Chapter 3. The Alarm Time

SandUhr's main use is to wait until a specified alarm time. You tell this time to the program with the help of a time string, either as a command line argument or entered into the dialog window. There are two fundamentally different ways to specify the alarm time. You may specify the length of the alarm period or you may specify the point of time when the alarm should occur.

Relative time specifications give the length of the time interval. They always start with a + sign, which is followed by the intervall's length. Examples are +30s (wait for 30 seconds) and +1h30m (one hour and a half). The following abbreviations are used.

d, days

follows the number of complete days.

h, hours

the number of hours

m, min

minutes

s, sec

seconds

Absolute time specifications directly give the alarm time. They always start with a digit.
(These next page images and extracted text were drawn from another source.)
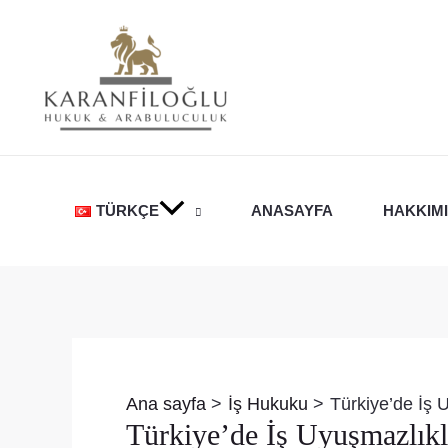
İçeriğe
atla
TÜRKÇE
ANASAYFA
HAKKIM
Yazı
dolaşımı
Ana sayfa
İş Hukuku
Türkiye’de İş U
Türkiye’de İş Uyuşmazlıkla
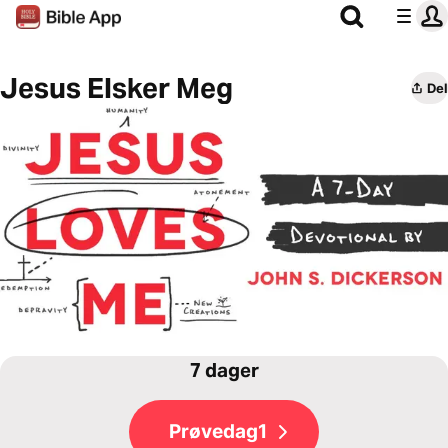
Jesus Elsker Meg
Del
7 dager
Prøvedag1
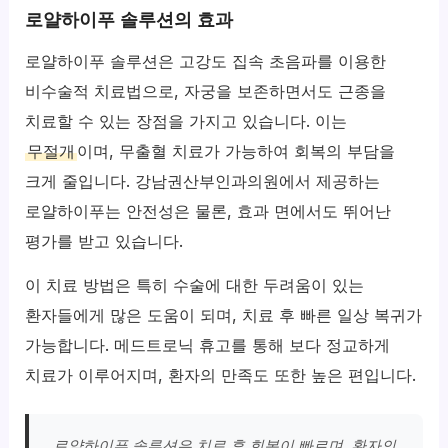
로얄하이푸 솔루션의 효과
로얄하이푸 솔루션은 고강도 집속 초음파를 이용한
비수술적 치료법으로, 자궁을 보존하면서도 근종을
치료할 수 있는 장점을 가지고 있습니다. 이는
무절개
이며, 무출혈 치료가 가능하여 회복의 부담을
크게 줄입니다. 강남권산부인과의원에서 제공하는
로얄하이푸는 안전성은 물론, 효과 면에서도 뛰어난
평가를 받고 있습니다.
이 치료 방법은 특히 수술에 대한 두려움이 있는
환자들에게 많은 도움이 되며, 치료 후 빠른 일상 복귀가
가능합니다. 메드트로닉 휴고를 통해 보다 정교하게
치료가 이루어지며, 환자의 만족도 또한 높은 편입니다.
로얄하이푸 솔루션은 치료 후 회복이 빠르며, 환자의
Examples are 20:15 (a quarter past eight in the evening) and 2003-12-31 23:59:59 (the very end of the year 2003).

Tip: As the preceding example illustrates, absolute time specifications may include spaces. When entering these on the command line, you have to enclose the whole expression within double quotes, to prevent the shell from splitting it.

Example 3-1. A command line argument including spaces

% sanduhr "1999-12-31 23:59:30"

The syntax for absolute time specifications is
[year-month-day] hour:minute[:second],
where year is a four-digit number, the month is in the range 1 through 12, the day of the month is in the range 1 through 31, hour is the number of hours past midnight, in the range 0 through 23, and the minute and the second are in the range `0' through `59'.